# is CMOS better than DX RGB sensor?



## spazmonkeyy (Feb 20, 2008)

looking for some input on this whole sensor stuff?

I noticed that the Canon XTi uses the hailed CMOS, but
its rival...the Nikon D40x uses a DX RGB sensor.

is there anything better or worse about either regarding
quality of image?


----------



## shorty6049 (Feb 20, 2008)

i thought the nikon used a CCD sensor...


in any case, i'm sure CMOS is probably better....


----------



## Garbz (Feb 22, 2008)

Err no. You can argue the merits of CMOS vs CCD all day. The fact is one runs at a lower voltage then the other. That's about where the non-technical differences end. In terms of quality there are good and bad implementations of both. However the move recently is towards CMOS sensors. 
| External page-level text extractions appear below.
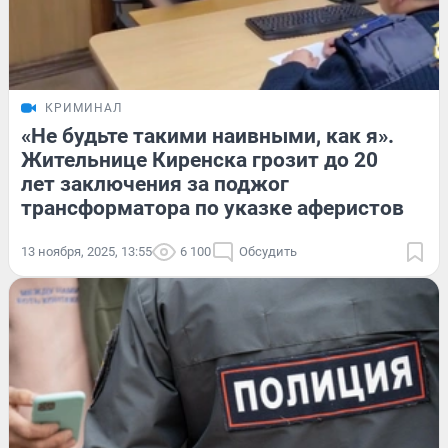
КРИМИНАЛ
«Не будьте такими наивными, как я».
Жительнице Киренска грозит до 20
лет заключения за поджог
трансформатора по указке аферистов
13 ноября, 2025, 13:55
6 100
Обсудить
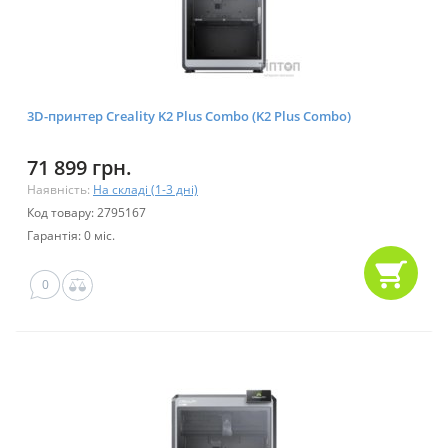
3D-принтер Creality K2 Plus Сombo (K2 Plus Combo)
71 899 грн.
Наявність:
На складі (1-3 дні)
Код товару: 2795167
Гарантія: 0 міс.
0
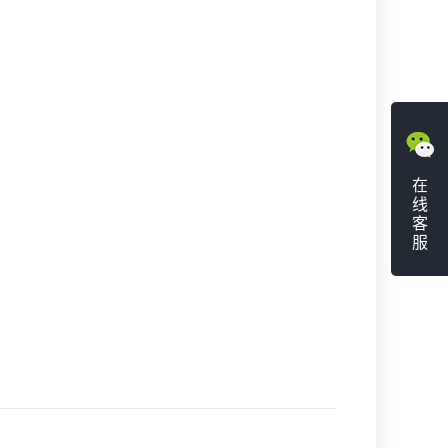
在
线
客
服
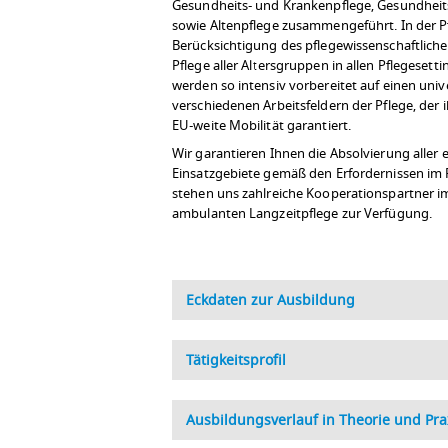
Gesundheits- und Krankenpflege, Gesundheit
sowie Altenpflege zusammengeführt. In der P
Berücksichtigung des pflegewissenschaftlich
Pflege aller Altersgruppen in allen Pflegesett
werden so intensiv vorbereitet auf einen unive
verschiedenen Arbeitsfeldern der Pflege, der i
EU-weite Mobilität garantiert.
Wir garantieren Ihnen die Absolvierung aller 
Einsatzgebiete gemäß den Erfordernissen im P
stehen uns zahlreiche Kooperationspartner i
ambulanten Langzeitpflege zur Verfügung.
Eckdaten zur Ausbildung
Tätigkeitsprofil
Ausbildungsverlauf in Theorie und Pra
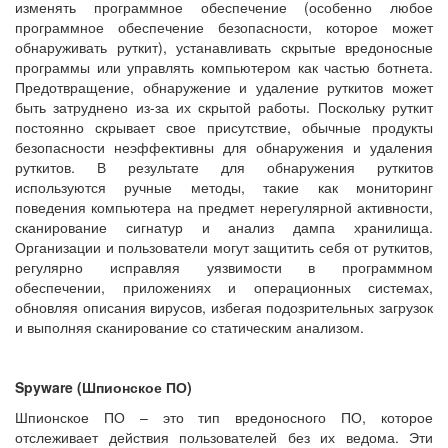
изменять программное обеспечение (особенно любое
программное обеспечение безопасности, которое может
обнаруживать руткит), устанавливать скрытые вредоносные
программы или управлять компьютером как частью ботнета.
Предотвращение, обнаружение и удаление руткитов может
быть затруднено из-за их скрытой работы. Поскольку руткит
постоянно скрывает свое присутствие, обычные продукты
безопасности неэффективны для обнаружения и удаления
руткитов. В результате для обнаружения руткитов
используются ручные методы, такие как мониторинг
поведения компьютера на предмет нерегулярной активности,
сканирование сигнатур и анализ дампа хранилища.
Организации и пользователи могут защитить себя от руткитов,
регулярно исправляя уязвимости в программном
обеспечении, приложениях и операционных системах,
обновляя описания вирусов, избегая подозрительных загрузок
и выполняя сканирование со статическим анализом.
Spyware (Шпионское ПО)
Шпионское ПО – это тип вредоносного ПО, которое
отслеживает действия пользователей без их ведома. Эти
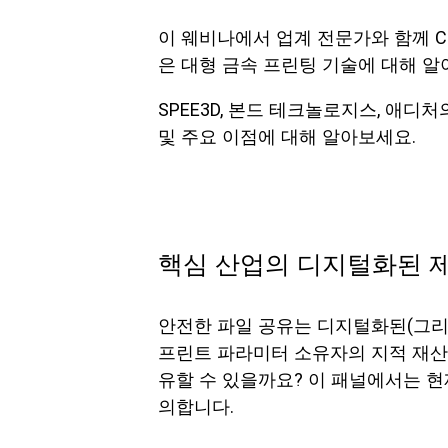
이 웨비나에서 업계 전문가와 함께 CS
은 대형 금속 프린팅 기술에 대해 알
SPEE3D, 본드 테크놀로지스, 애
및 주요 이점에 대해 알아보세요.
핵심 산업의 디지털화된 제
안전한 파일 공유는 디지털화된(그리고
프린트 파라미터 소유자의 지적 재산권
유할 수 있을까요? 이 패널에서는 현
의합니다.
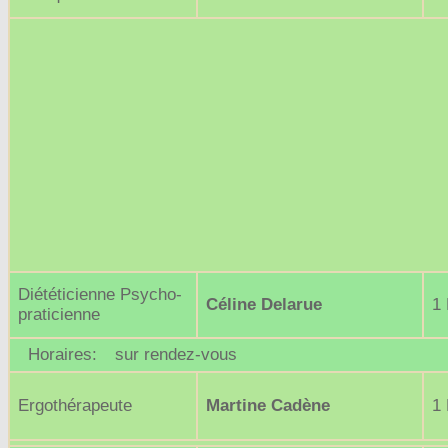
Diététicienne Psycho-
Céline Delarue
1 
praticienne
Horaires:
sur rendez-vous
Ergothérapeute
Martine Cadène
1 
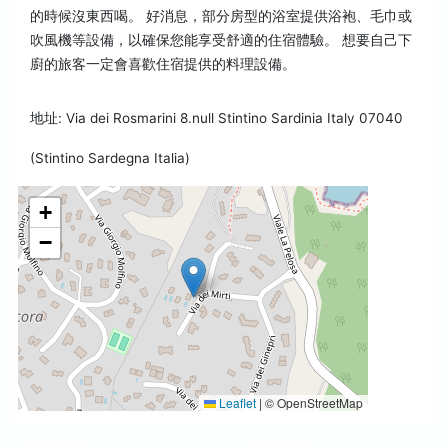
的時候沒東西喝。 好消息，部分房型的浴室提供浴袍、毛巾或
吹風機等設備，以確保您能享受舒適的住宿體驗。 想要自己下
廚的旅客一定會喜歡住宿提供的料理設備。
地址: Via dei Rosmarini 8.null Stintino Sardinia Italy 07040
(Stintino Sardegna Italia)
+
−
Leaflet
|
© OpenStreetMap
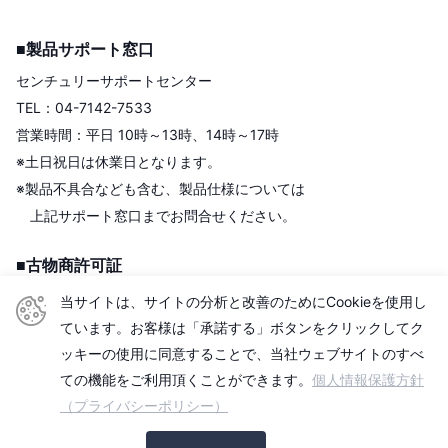
■製品サポート窓口
センチュリーサポートセンター
TEL：04-7142-7533
営業時間：平日 10時～13時、14時～17時
※土日祝日は休業日となります。
※製品不具合なども含む、製品仕様については
上記サポート窓口までお問合せください。
■古物商許可証
株式会社センチュリー
当サイトは、サイトの分析と改善のためにCookieを使用し
＜古物商許可証＞
ています。お客様は「承諾する」ボタンをクリックしてク
東京都公安委員会
ッキーの使用に同意することで、当社ウェブサイトのすべ
第306609903513号
ての機能をご利用頂くことができます。
個人情報保護方針
（プライバシーポリシー）
■適格請求書発行事業者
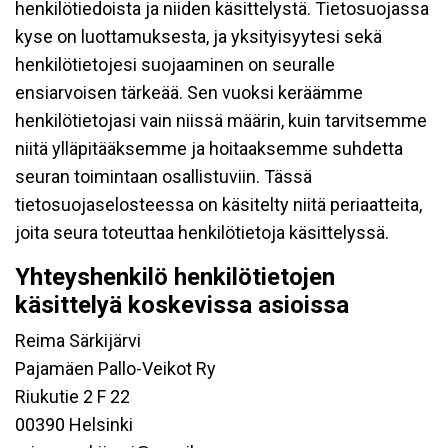
henkilötiedoista ja niiden käsittelystä. Tietosuojassa
kyse on luottamuksesta, ja yksityisyytesi sekä
henkilötietojesi suojaaminen on seuralle
ensiarvoisen tärkeää. Sen vuoksi keräämme
henkilötietojasi vain niissä määrin, kuin tarvitsemme
niitä ylläpitääksemme ja hoitaaksemme suhdetta
seuran toimintaan osallistuviin. Tässä
tietosuojaselosteessa on käsitelty niitä periaatteita,
joita seura toteuttaa henkilötietoja käsittelyssä.
Yhteyshenkilö henkilötietojen
käsittelyä koskevissa asioissa
Reima Särkijärvi
Pajamäen Pallo-Veikot Ry
Riukutie 2 F 22
00390 Helsinki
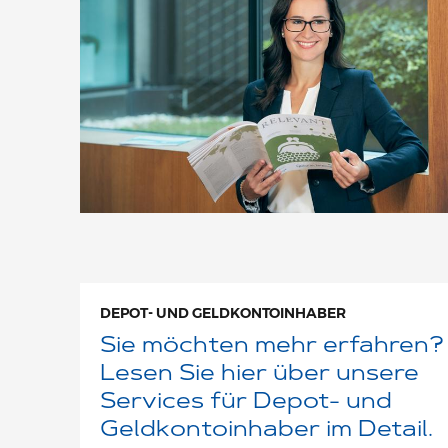
DEPOT- UND GELDKONTOINHABER
Sie möchten mehr erfahren?
Lesen Sie hier über unsere
Services für Depot- und
Geldkontoinhaber im Detail.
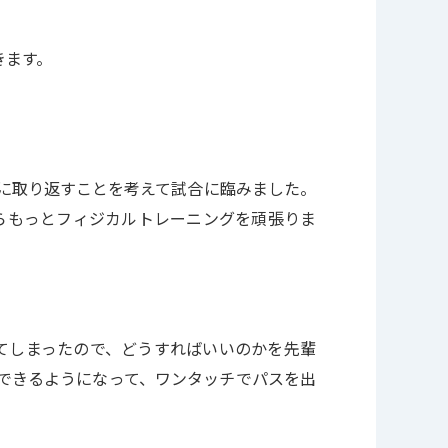
きます。
対に取り返すことを考えて試合に臨みました。
らもっとフィジカルトレーニングを頑張りま
てしまったので、どうすればいいのかを先輩
できるようになって、ワンタッチでパスを出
RGB is the colour format and that's not quite right. Nikon, Canon and all but sigma use a RGBG Beyer array filter. Sigma use a ??Fovern?? or something like that filter where each pixel picks up full colour.

DX is the sensor size. DX = APS-C which is the same as All canons except for the 5D, and 1Ds cameras, and all Nikons except for the D3 FX


----------



## shorty6049 (Feb 22, 2008)

foveon*


----------



## Garbz (Feb 22, 2008)

I was much closer than I thought I was. Thanks.


----------



## brileyphotog (Feb 23, 2008)

I'm pretty sure that Nikon uses/has used both CCD and CMOS sensors, depending on the model. I think most of their P&S cameras have CCD sensors.


----------



## lifeafter2am (Feb 23, 2008)

shorty6049 said:


> i thought the nikon used a CCD sensor...
> 
> 
> in any case, i'm sure CMOS is probably better....



The D3 and D300 both use CMOS sensors.


----------



## Garbz (Feb 23, 2008)

And just to completely screw with your minds the D2H used a JMOS sensor


----------



## kobayashi (Feb 24, 2008)

Also D2X and D2Xs use some Nikon implementation of CMOS sensor, supposedly produced by Sony (completely or partially), named JFET-LBCAST (Lateral Buried Charge Accumulator and Sensing Transistor array).
It is roumored that Nikon FX sensor is also developed by Nikon and is based on this sensor, but there are no confirmations that the sensor is produced by Sony. However, some claim that only chips are made by some other company, while implementations of microlens and other things are done by Nikon.


----------